We want to predict

We will study the dataset trees, which is on the course website (and actually also already available in R).

trees <- read.delim("https://asta.math.aau.dk/datasets?file=trees.txt")

In this experiment we have measurements of 3 variables for 31 randomly chosen trees:
Girth numeric. Tree diameter in inches.
Height numeric. Height in ft.
Volume numeric. Volume of timber in cubic ft.
We want to predict the tree volume, if we measure the tree height and/or the tree girth (diameter).
This type of problem is called regression.
Relevant terminology:
- We measure a quantitative response \(y\), e.g. Volume.
- In connection with the response value \(y\) we also measure one (later we will consider several) potential explanatory variable \(x\). Another name for the explanatory variable is predictor.

Initial graphics

Any analysis starts with relevant graphics.

library(mosaic)
library(GGally)
ggscatmat(trees) # Scatter plot matrix from GGally package

## Warning: The dot-dot notation (`..scaled..`) was deprecated in ggplot2 3.4.0.
## ℹ Please use `after_stat(scaled)` instead.
## ℹ The deprecated feature was likely used in the GGally package.
##   Please report the issue at <https://github.com/ggobi/ggally/issues>.
## This warning is displayed once every 8 hours.
## Call `lifecycle::last_lifecycle_warnings()` to see where this warning was generated.

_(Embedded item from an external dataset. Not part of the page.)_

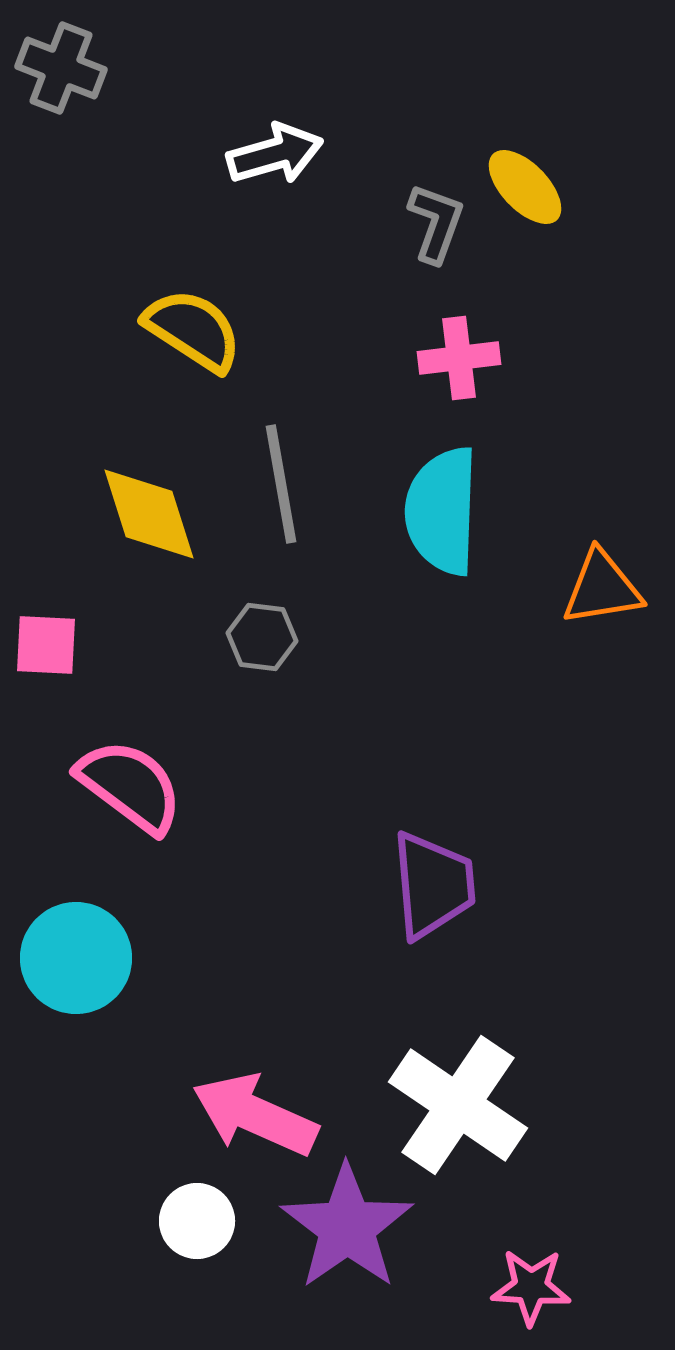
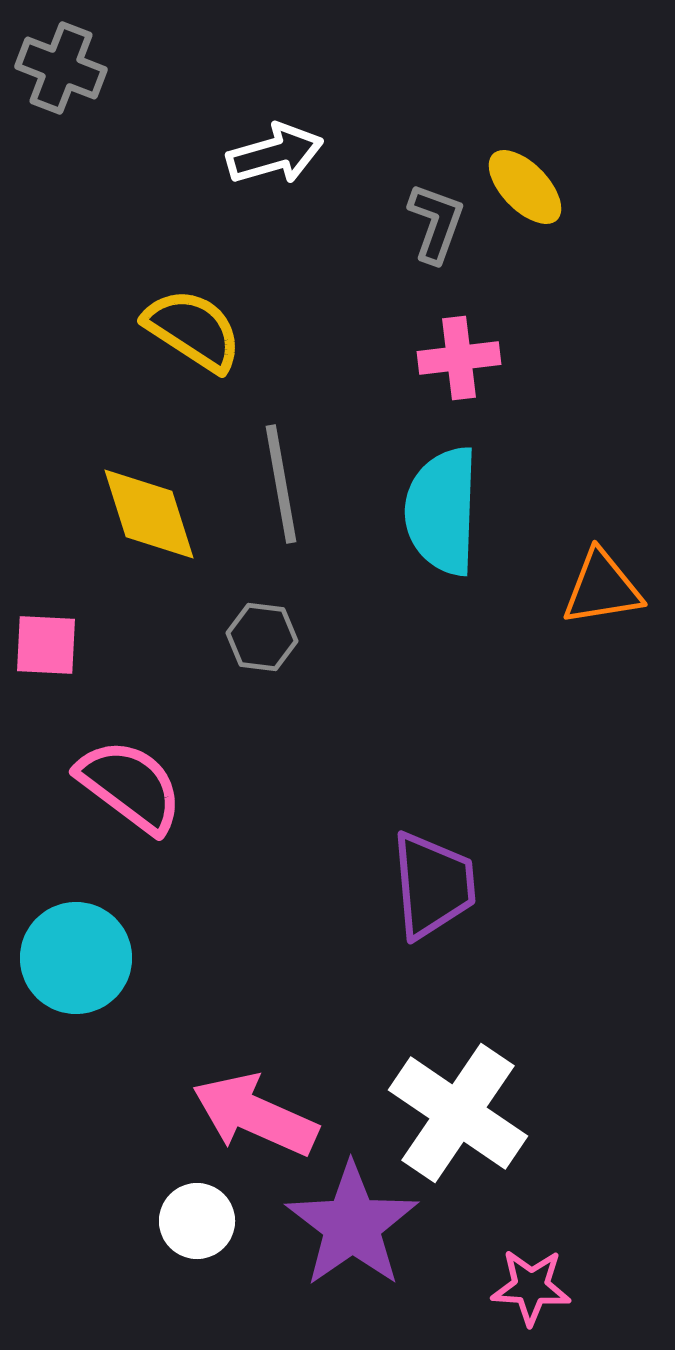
white cross: moved 8 px down
purple star: moved 5 px right, 2 px up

For each combination of the variables we plot the \((x,y)\) values.
It looks like Girth is a good predictor for Volume.
If we only are interested in the association between two (and not three or more) variables we use the usual gf_point function.

Simple linear regression

We choose to use x=Girth as predictor for y=Volume. When we only use one predictor we are doing simple regression.
The simplest model to describe an association between response \(y\) and a predictor \(x\) is simple linear regression.
I.e. ideally we see the picture \[y(x)=\alpha +\beta x\] where
- \(\alpha\) is called the Intercept - the line’s intercept with the \(y\)-axis, corresponding to the response for \(x=0\).
- \(\beta\) is called Slope - the line’s slope, corresponding to the change in response, when we increase the predictor by one unit.

gf_point(Volume ~ Girth, data = trees) %>% gf_lm()

## Warning: Using the `size` aesthetic with geom_line was deprecated in ggplot2 3.4.0.
## ℹ Please use the `linewidth` aesthetic instead.
## This warning is displayed once every 8 hours.
## Call `lifecycle::last_lifecycle_warnings()` to see where this warning was generated.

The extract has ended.